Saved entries
---------------

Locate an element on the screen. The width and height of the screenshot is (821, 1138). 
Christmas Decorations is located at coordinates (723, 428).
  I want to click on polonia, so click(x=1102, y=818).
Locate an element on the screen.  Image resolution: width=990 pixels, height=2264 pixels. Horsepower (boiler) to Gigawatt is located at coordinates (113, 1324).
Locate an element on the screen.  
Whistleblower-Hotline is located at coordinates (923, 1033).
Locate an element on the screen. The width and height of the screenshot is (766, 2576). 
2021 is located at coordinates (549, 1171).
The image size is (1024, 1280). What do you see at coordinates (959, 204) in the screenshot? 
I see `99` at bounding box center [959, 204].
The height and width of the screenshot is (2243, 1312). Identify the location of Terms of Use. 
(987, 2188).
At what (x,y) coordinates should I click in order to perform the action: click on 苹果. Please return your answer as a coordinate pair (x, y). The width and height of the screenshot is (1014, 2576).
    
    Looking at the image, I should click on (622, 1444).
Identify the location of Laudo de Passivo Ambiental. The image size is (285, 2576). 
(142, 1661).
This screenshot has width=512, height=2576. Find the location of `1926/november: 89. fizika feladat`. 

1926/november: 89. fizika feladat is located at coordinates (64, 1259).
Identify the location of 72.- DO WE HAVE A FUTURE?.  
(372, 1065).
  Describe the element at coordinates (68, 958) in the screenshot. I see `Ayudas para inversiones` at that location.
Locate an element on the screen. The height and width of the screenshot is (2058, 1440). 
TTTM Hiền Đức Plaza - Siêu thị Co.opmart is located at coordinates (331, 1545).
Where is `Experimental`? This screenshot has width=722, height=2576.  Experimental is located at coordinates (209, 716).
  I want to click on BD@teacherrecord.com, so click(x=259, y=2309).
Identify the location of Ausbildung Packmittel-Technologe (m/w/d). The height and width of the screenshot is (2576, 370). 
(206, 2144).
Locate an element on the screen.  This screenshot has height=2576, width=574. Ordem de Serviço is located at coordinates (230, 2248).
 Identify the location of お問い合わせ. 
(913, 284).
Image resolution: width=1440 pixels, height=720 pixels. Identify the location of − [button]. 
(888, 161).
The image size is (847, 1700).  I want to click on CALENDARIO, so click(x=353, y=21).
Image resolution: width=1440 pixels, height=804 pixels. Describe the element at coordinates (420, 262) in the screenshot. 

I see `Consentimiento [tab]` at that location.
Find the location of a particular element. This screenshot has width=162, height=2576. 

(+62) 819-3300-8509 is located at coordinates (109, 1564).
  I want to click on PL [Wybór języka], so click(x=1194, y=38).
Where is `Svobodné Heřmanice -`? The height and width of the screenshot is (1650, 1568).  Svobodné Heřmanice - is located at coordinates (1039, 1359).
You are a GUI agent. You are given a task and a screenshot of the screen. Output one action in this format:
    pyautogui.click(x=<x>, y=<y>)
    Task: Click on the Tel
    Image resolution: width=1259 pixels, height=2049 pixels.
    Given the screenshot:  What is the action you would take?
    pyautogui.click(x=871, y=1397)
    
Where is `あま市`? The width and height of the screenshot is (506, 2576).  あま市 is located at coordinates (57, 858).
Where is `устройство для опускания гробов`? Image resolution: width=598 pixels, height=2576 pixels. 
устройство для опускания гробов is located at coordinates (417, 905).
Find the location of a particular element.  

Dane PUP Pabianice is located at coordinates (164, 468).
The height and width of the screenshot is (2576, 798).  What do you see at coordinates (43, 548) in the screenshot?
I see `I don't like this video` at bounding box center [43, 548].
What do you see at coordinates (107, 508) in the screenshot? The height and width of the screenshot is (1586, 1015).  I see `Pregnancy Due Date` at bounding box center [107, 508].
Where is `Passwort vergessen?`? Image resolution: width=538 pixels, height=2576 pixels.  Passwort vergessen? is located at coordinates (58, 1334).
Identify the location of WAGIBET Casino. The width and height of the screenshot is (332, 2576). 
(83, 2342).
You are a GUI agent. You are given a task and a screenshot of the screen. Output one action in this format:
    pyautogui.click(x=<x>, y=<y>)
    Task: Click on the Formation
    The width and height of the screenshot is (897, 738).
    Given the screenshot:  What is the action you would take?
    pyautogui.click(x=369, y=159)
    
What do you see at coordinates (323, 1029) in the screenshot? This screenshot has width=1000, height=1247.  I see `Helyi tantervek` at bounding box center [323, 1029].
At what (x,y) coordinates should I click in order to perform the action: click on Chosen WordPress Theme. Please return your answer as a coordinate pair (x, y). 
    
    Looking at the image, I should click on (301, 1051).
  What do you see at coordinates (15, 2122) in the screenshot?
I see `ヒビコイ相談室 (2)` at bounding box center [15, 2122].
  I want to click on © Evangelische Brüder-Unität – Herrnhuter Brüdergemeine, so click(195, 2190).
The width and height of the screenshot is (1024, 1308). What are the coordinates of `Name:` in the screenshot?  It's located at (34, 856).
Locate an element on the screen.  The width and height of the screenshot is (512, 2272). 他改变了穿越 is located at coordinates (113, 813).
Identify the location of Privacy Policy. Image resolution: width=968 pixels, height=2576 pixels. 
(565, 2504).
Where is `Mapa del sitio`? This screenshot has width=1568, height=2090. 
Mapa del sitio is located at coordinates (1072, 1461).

---------------

**GOAL OF THE EXERCISE**
Please give the entries above again in full, exactly as written.

**SOLUTION TO THE EXERCISE**
Locate an element on the screen. The width and height of the screenshot is (821, 1138). 
Christmas Decorations is located at coordinates (723, 428).
  I want to click on polonia, so click(x=1102, y=818).
Locate an element on the screen.  Image resolution: width=990 pixels, height=2264 pixels. Horsepower (boiler) to Gigawatt is located at coordinates (113, 1324).
Locate an element on the screen.  
Whistleblower-Hotline is located at coordinates (923, 1033).
Locate an element on the screen. The width and height of the screenshot is (766, 2576). 
2021 is located at coordinates (549, 1171).
The image size is (1024, 1280). What do you see at coordinates (959, 204) in the screenshot? 
I see `99` at bounding box center [959, 204].
The height and width of the screenshot is (2243, 1312). Identify the location of Terms of Use. 
(987, 2188).
At what (x,y) coordinates should I click in order to perform the action: click on 苹果. Please return your answer as a coordinate pair (x, y). The width and height of the screenshot is (1014, 2576).
    
    Looking at the image, I should click on (622, 1444).
Identify the location of Laudo de Passivo Ambiental. The image size is (285, 2576). 
(142, 1661).
This screenshot has width=512, height=2576. Find the location of `1926/november: 89. fizika feladat`. 

1926/november: 89. fizika feladat is located at coordinates (64, 1259).
Identify the location of 72.- DO WE HAVE A FUTURE?.  
(372, 1065).
  Describe the element at coordinates (68, 958) in the screenshot. I see `Ayudas para inversiones` at that location.
Locate an element on the screen. The height and width of the screenshot is (2058, 1440). 
TTTM Hiền Đức Plaza - Siêu thị Co.opmart is located at coordinates (331, 1545).
Where is `Experimental`? This screenshot has width=722, height=2576.  Experimental is located at coordinates (209, 716).
  I want to click on BD@teacherrecord.com, so click(x=259, y=2309).
Identify the location of Ausbildung Packmittel-Technologe (m/w/d). The height and width of the screenshot is (2576, 370). 
(206, 2144).
Locate an element on the screen.  This screenshot has height=2576, width=574. Ordem de Serviço is located at coordinates (230, 2248).
 Identify the location of お問い合わせ. 
(913, 284).
Image resolution: width=1440 pixels, height=720 pixels. Identify the location of − [button]. 
(888, 161).
The image size is (847, 1700).  I want to click on CALENDARIO, so click(x=353, y=21).
Image resolution: width=1440 pixels, height=804 pixels. Describe the element at coordinates (420, 262) in the screenshot. 

I see `Consentimiento [tab]` at that location.
Find the location of a particular element. This screenshot has width=162, height=2576. 

(+62) 819-3300-8509 is located at coordinates (109, 1564).
  I want to click on PL [Wybór języka], so click(x=1194, y=38).
Where is `Svobodné Heřmanice -`? The height and width of the screenshot is (1650, 1568).  Svobodné Heřmanice - is located at coordinates (1039, 1359).
You are a GUI agent. You are given a task and a screenshot of the screen. Output one action in this format:
    pyautogui.click(x=<x>, y=<y>)
    Task: Click on the Tel
    Image resolution: width=1259 pixels, height=2049 pixels.
    Given the screenshot:  What is the action you would take?
    pyautogui.click(x=871, y=1397)
    
Where is `あま市`? The width and height of the screenshot is (506, 2576).  あま市 is located at coordinates (57, 858).
Where is `устройство для опускания гробов`? Image resolution: width=598 pixels, height=2576 pixels. 
устройство для опускания гробов is located at coordinates (417, 905).
Find the location of a particular element.  

Dane PUP Pabianice is located at coordinates (164, 468).
The height and width of the screenshot is (2576, 798).  What do you see at coordinates (43, 548) in the screenshot?
I see `I don't like this video` at bounding box center [43, 548].
What do you see at coordinates (107, 508) in the screenshot? The height and width of the screenshot is (1586, 1015).  I see `Pregnancy Due Date` at bounding box center [107, 508].
Where is `Passwort vergessen?`? Image resolution: width=538 pixels, height=2576 pixels.  Passwort vergessen? is located at coordinates (58, 1334).
Identify the location of WAGIBET Casino. The width and height of the screenshot is (332, 2576). 
(83, 2342).
You are a GUI agent. You are given a task and a screenshot of the screen. Output one action in this format:
    pyautogui.click(x=<x>, y=<y>)
    Task: Click on the Formation
    The width and height of the screenshot is (897, 738).
    Given the screenshot:  What is the action you would take?
    pyautogui.click(x=369, y=159)
    
What do you see at coordinates (323, 1029) in the screenshot? This screenshot has width=1000, height=1247.  I see `Helyi tantervek` at bounding box center [323, 1029].
At what (x,y) coordinates should I click in order to perform the action: click on Chosen WordPress Theme. Please return your answer as a coordinate pair (x, y). 
    
    Looking at the image, I should click on (301, 1051).
  What do you see at coordinates (15, 2122) in the screenshot?
I see `ヒビコイ相談室 (2)` at bounding box center [15, 2122].
  I want to click on © Evangelische Brüder-Unität – Herrnhuter Brüdergemeine, so click(195, 2190).
The width and height of the screenshot is (1024, 1308). What are the coordinates of `Name:` in the screenshot?  It's located at (34, 856).
Locate an element on the screen.  The width and height of the screenshot is (512, 2272). 他改变了穿越 is located at coordinates (113, 813).
Identify the location of Privacy Policy. Image resolution: width=968 pixels, height=2576 pixels. 
(565, 2504).
Where is `Mapa del sitio`? This screenshot has width=1568, height=2090. 
Mapa del sitio is located at coordinates (1072, 1461).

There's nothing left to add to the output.